ABiC is a MIGS procedure that does not involve tissue destruction and/or leaves an implant in the eye. Specifically, it allows surgeons to treat the conventional outflow pathways while maintaining a low-risk profile.2,3
For the corneal surgeon, ABiC represents a procedure that can effectively reduce the IOP while maintaining angle anatomy if future glaucoma surgery with a glaucoma specialist is required. More importantly, ABiC is a procedure that corneal surgeons can easily learn with knowledge of angle anatomy and experience with surgical gonioscopy.

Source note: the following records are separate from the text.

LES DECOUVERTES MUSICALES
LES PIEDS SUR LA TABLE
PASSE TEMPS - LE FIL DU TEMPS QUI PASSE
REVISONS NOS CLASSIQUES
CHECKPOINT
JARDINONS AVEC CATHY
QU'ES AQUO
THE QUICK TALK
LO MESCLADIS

“ABiC uses a tissue-sparing and stent-free approach to provide corneal surgeons with an effective option to maintain corneal graft survivability while effectively lowering IOP and preventing irreversible ocular damage.”

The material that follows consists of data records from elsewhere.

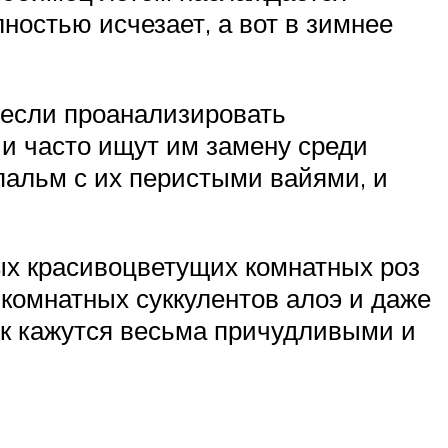
ностью исчезает, а вот в зимнее
 если проанализировать
и часто ищут им замену среди
 пальм с их перистыми вайями, и
ых красивоцветущих комнатных роз
комнатных суккулентов алоэ и даже
к кажутся весьма причудливыми и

In a study comprised of 12 eyes that underwent ABiC as a standalone procedure (canaloplasty-alone) and 5 eyes that underwent canaloplasty combined with phaco (canaloplasty+phaco), IOP was reduced in the eyes treated with ABiC, and this reduction was sustained two years after the procedure (See Table 1).

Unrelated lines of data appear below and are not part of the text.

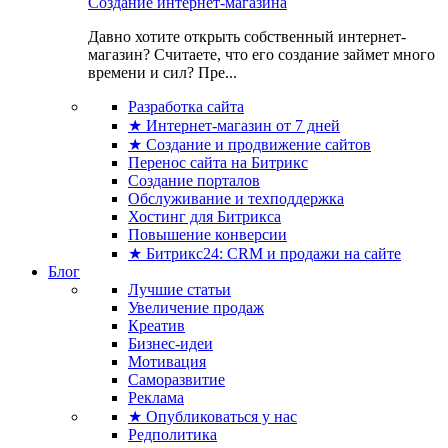
Создание интернет-магазина
Давно хотите открыть собственный интернет-
магазин? Считаете, что его создание займет много
времени и сил? Пре...
Разработка сайта
★ Интернет-магазин от 7 дней
★ Создание и продвижение сайтов
Перенос сайта на Битрикс
Создание порталов
Обслуживание и техподдержка
Хостинг для Битрикса
Повышение конверсии
★ Битрикс24: CRM и продажи на сайте
Блог
Лучшие статьи
Увеличение продаж
Креатив
Бизнес-идеи
Мотивация
Саморазвитие
Реклама
★ Опубликоваться у нас
Редполитика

Other findings: No patients experienced loss in visual acuity, worsening of corneal edema or subsequent graft failure. Additionally, one patient had a hyphema that required washout, one patient required additional glaucoma surgery, and the reduction in the number of glaucoma medications required appeared to be transient, given that a significant number of patients needed topical medications even though they continued to maintain favorable IOPs. The good news for keratoplasty patients is that the results observed in this longer-term study, in terms of IOP reduction and preservation of visual acuity, are consistent with the published results of research into canaloplasty performed on normal glaucoma patients.4,5
Know Your ABiC
Without prompt intervention, elevated IOP can result in corneal tissue and/or optic nerve damage. While the former is reversible with repeat keratoplasty, the latter may cause irreversible vision loss. As my glaucoma colleagues like to remind me: “You can replace the cornea, but you can’t replace the optic nerve!” ABiC uses a tissue-sparing and stent-free approach to provide corneal surgeons with an effective option to maintain corneal graft survivability while effectively lowering IOP and preventing irreversible ocular damage. This procedure can be readily performed by surgeons with a familiarity with angle anatomy. CP
1. Al-Mahmood AM, Al-Swailem SA, Edward DP. Glaucoma and corneal transplant procedures. J Ophthalmol. 2012;2012:576394. doi:10.1155/2012/576394
2. Borderie VM, Loriaut P, Bouheraoua N, et al. Incidence of Intraocular Pressure Elevation and Glaucoma after Lamellar versus Full-Thickness Penetrating Keratoplasty. Ophthalmology. 2016;123:1428-1434. doi:10.1016/j.ophtha.2016.03.034
3. Riaz KM, Gill MS, Murphy DA, Ding K, Khaimi MA. Surgical Management of Intraocular Pressure With Ab Interno Canaloplasty in Postkeratoplasty Patients: 12-Month Results. Cornea. 2022 doi: 10.1097/ICO.0000000000003009.
4. Gallardo MJ. 36-month effectiveness of ab-interno canaloplasty standalone versus combined with cataract surgery for the treatment of open-angle glaucoma. Ophthalmol Glaucoma. 2022:S2589-4196(22)00025-4. doi: 10.1016/j.ogla.2022.02.007.
5. Khaimi MA. Long-term medication reduction in controlled glaucoma with iTrack ab-interno canaloplasty as a standalone procedure and combined with cataract surgery. Ther Adv Ophthalmol. 2021;13:25158414211045751. doi: 10.1177/25158414211045751.